The expenses mentioned in Section 439 (2) of the German Civil Code are only exemplary (“in particular”). As a result, the seller also has to bear the costs of finding the cause of the defect, as well as the costs of a necessary expert opinion, if necessary legal fees, vehicle towing costs, etc.

Damages that occur to other legal interests of the buyer as a result of the supplementary performance are not included in the expenses. This damage must be replaced by the seller in accordance with Section 280, Paragraph 1 of the German Civil Code (BGB).

Can you get rid of the legal regulation?

If the sales contract is based on the general delivery conditions of the seller, restrictions on the right to subsequent performance must be expected.

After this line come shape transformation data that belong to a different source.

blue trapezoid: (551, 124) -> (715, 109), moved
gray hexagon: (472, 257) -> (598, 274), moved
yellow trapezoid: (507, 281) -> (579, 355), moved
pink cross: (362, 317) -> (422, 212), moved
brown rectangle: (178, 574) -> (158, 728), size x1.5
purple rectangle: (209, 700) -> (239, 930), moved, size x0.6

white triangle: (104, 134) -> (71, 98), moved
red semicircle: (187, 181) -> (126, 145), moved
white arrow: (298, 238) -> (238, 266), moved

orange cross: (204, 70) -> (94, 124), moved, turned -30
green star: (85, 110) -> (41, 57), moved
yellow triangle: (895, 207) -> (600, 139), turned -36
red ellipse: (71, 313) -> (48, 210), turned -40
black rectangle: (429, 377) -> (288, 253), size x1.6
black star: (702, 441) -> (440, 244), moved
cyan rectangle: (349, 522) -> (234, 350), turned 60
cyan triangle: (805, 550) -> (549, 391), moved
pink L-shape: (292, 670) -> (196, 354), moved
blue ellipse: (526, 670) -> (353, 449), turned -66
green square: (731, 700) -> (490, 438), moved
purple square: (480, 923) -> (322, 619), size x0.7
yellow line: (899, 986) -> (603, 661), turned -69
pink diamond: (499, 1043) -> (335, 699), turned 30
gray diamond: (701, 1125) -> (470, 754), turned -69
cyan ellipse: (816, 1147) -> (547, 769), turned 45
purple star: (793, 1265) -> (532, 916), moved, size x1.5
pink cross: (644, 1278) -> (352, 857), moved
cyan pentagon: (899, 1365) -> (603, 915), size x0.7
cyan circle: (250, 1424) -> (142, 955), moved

This is possible, but there is much controversy in this area. Clarity will only be able to be created by the case law in the course of time.

For example, according to Sections 307, 309 No. 8 b, cc BGB, the obligation of the supplier to bear the necessary expenses cannot be excluded in the case of contracts for the delivery of newly manufactured items through general terms and conditions. The supplier cannot make supplementary performance dependent on the previous payment of the full remuneration or - taking into account the defect - a disproportionately high portion of the remuneration.

According to § 444 BGB, the rights of the buyer due to a defect can neither be excluded nor restricted in an agreement if the defect was fraudulently concealed by the seller or if the seller had assumed a guarantee for the quality of the purchased item.

Conversely, in the General Terms and Conditions of Purchase, it is possible to allow the seller only one attempt at improvement instead of two. But this is not recommended.First, the legal admissibility of this approach has not yet been confirmed by the courts; secondly, in practice, the seller will predominantly be given at least one second attempt at improvement.

Clause for practice

If you summarize the statements, the following clause can be recommended for practice:

"Defects in the delivery / service complained about during the warranty period, which also include the non-achievement of guaranteed data and the lack of guaranteed properties, you have upon request immediately and free of charge, including all ancillary costs, at our option by repairing or replacing the defective parts or new delivery to eliminate.

In particular, you bear all expenses incurred in connection with the detection and elimination of defects, even if they are incurred by us, in particular inspection costs, dismantling and installation costs, labor and material costs, as well as the transport and other costs for sending defective parts and returning non-defective parts . This also applies if the expenses increase due to the fact that the delivery item has been moved to a location other than the place of performance.

After the second unsuccessful expiry of a reasonable deadline set by us for subsequent improvement or new delivery, we are also entitled to the statutory rights of withdrawal and reduction. We reserve the right to assert claims for damages in all cases. "

The author: RA Prof. Dr. Karlheinz Schmid

The article was published in the current issue of June 2004, page 38ff.